It is given that the hypergeometric function $F(a, b ; c ; z)$ is the solution of the hypergeometric equation determined by the Papperitz symbol

$$P\left\{\begin{array}{ccc} 0 & \infty & 1 \\ 0 & a & 0 \\ 1-c & b & c-a-b \end{array}\right\}$$

that is analytic at $z=0$ and satisfies $F(a, b ; c ; 0)=1$, and that for $\operatorname{Re}(c-a-b)>0$

$$F(a, b ; c ; 1)=\frac{\Gamma(c) \Gamma(c-a-b)}{\Gamma(c-a) \Gamma(c-b)} .$$

[You may assume that $a, b, c$ are such that $F(a, b ; c ; 1)$ exists.]
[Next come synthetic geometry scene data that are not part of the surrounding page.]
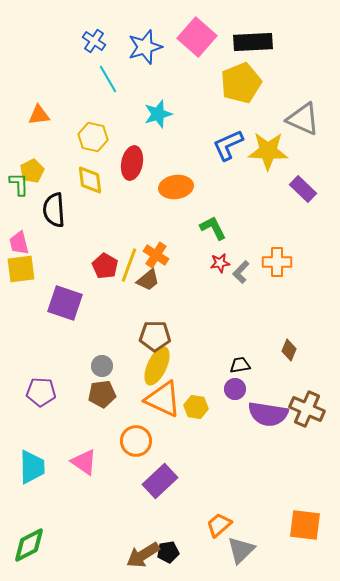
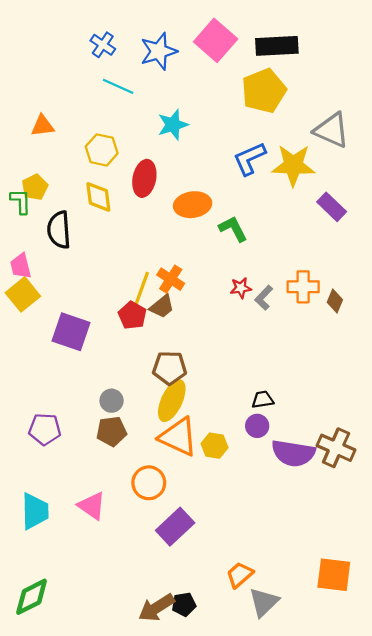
cyan line: (108, 79) -> (118, 86), turned -36
green L-shape: (213, 228) -> (233, 229), moved
red pentagon: (105, 266) -> (132, 315), moved
yellow square: (21, 269) -> (23, 294), turned -32
brown diamond: (289, 350) -> (335, 301), moved

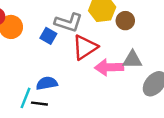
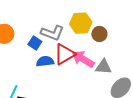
pink arrow: (109, 67) -> (83, 59), moved, turned 30
blue semicircle: (47, 83) -> (45, 61), moved

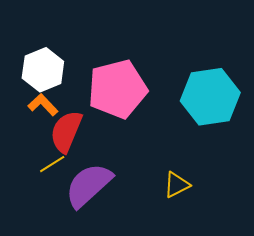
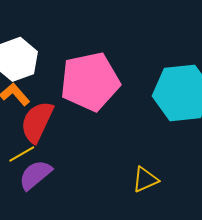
purple semicircle: (89, 185) -> (35, 175), moved, size x0.7

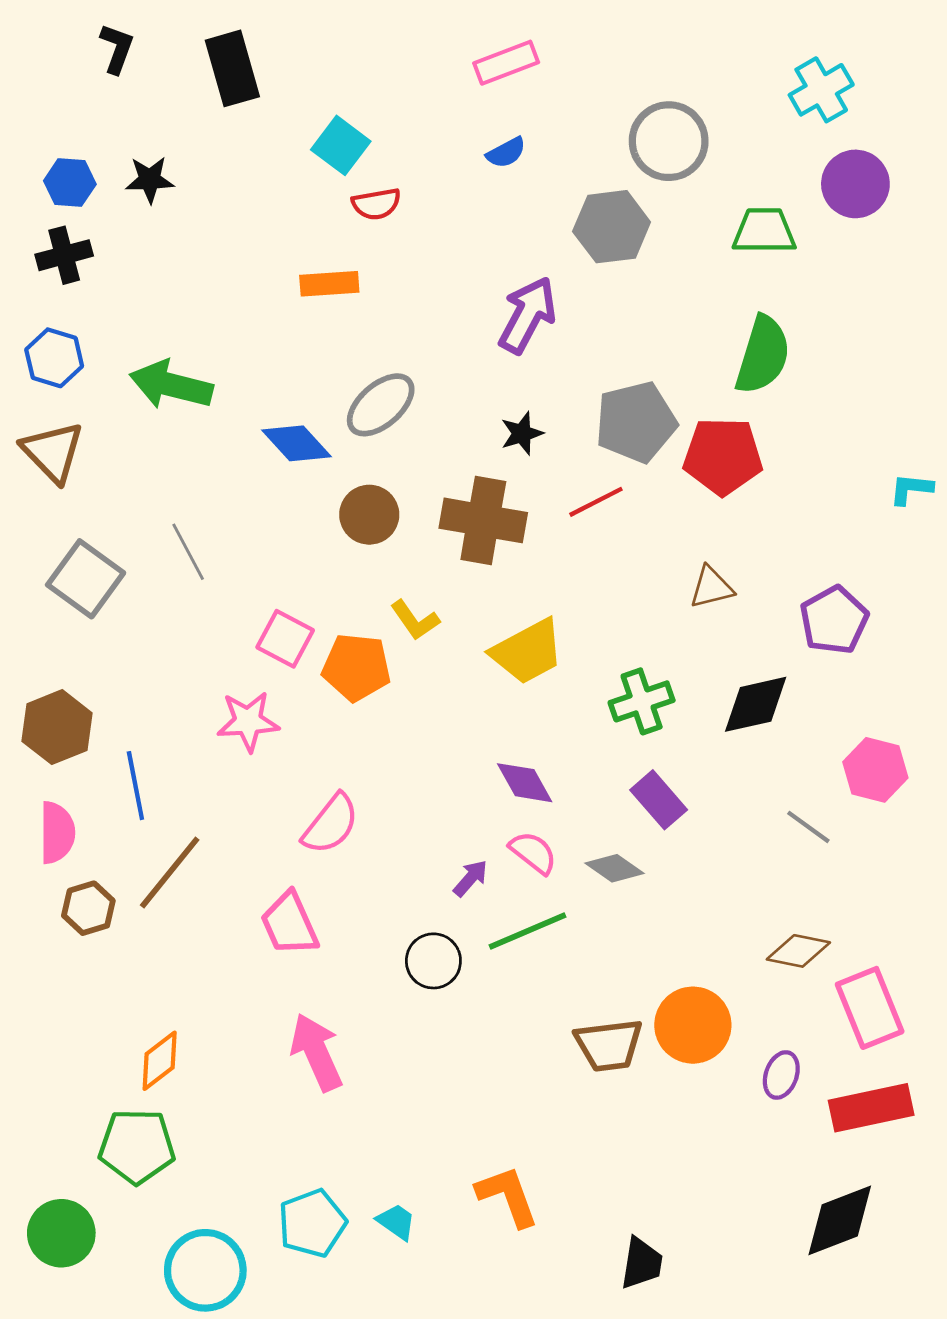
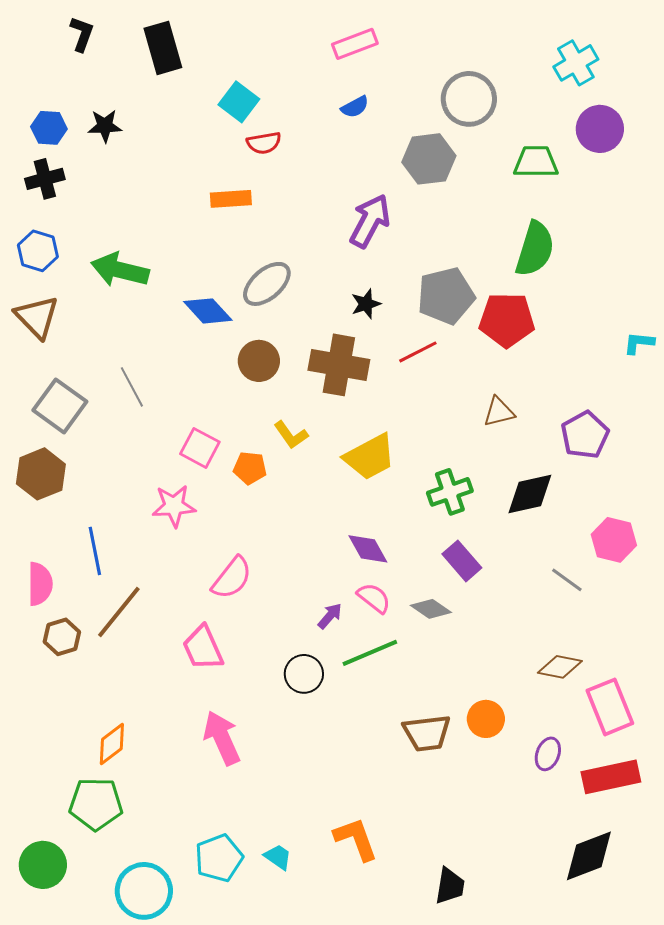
orange pentagon: (356, 667) -> (250, 468), size x0.7
brown hexagon: (57, 727) -> (41, 474), moved
orange circle: (693, 1025) -> (486, 719), size x0.7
(a) Show, by manipulating Papperitz symbols, that

$$F(a, b ; c ; z)=(1-z)^{-a} F\left(a, c-b ; c ; \frac{z}{z-1}\right) \quad(|\arg (1-z)|<\pi) .$$

(b) Let $w_{1}(z)=(-z)^{-a} F\left(a, 1+a-c ; 1+a-b ; \frac{1}{z}\right)$, where $|\arg (-z)|<\pi$. Show that $w_{1}(z)$ satisfies the hypergeometric equation determined by $(*)$.
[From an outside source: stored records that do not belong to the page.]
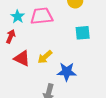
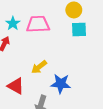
cyan square: (83, 33) -> (79, 30), moved
red triangle: (22, 58) -> (16, 86), moved

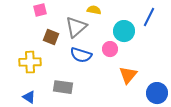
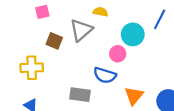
blue semicircle: (81, 55) -> (105, 75), moved
orange triangle: (128, 75) -> (134, 96), moved
gray rectangle: (63, 87) -> (80, 95), moved

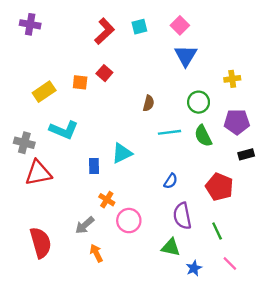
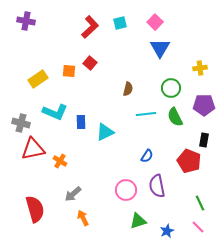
black rectangle: (246, 154) -> (204, 140), moved, turned -64
blue rectangle: (94, 166) -> (81, 122), moved
orange cross: (107, 200) -> (60, 161), moved
pink circle: (129, 221) -> (126, 190), moved
green line: (217, 231) -> (200, 203), moved
green triangle: (171, 247) -> (138, 221), moved, turned -30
(c) By considering the limit $z \rightarrow \infty$ in parts (a) and (b) above, deduce that, for $|\arg (-z)|<\pi$,

$$F(a, b ; c ; z)=\frac{\Gamma(c) \Gamma(b-a)}{\Gamma(b) \Gamma(c-a)} w_{1}(z)+(\text { a similar term with } a \text { and } b \text { interchanged })$$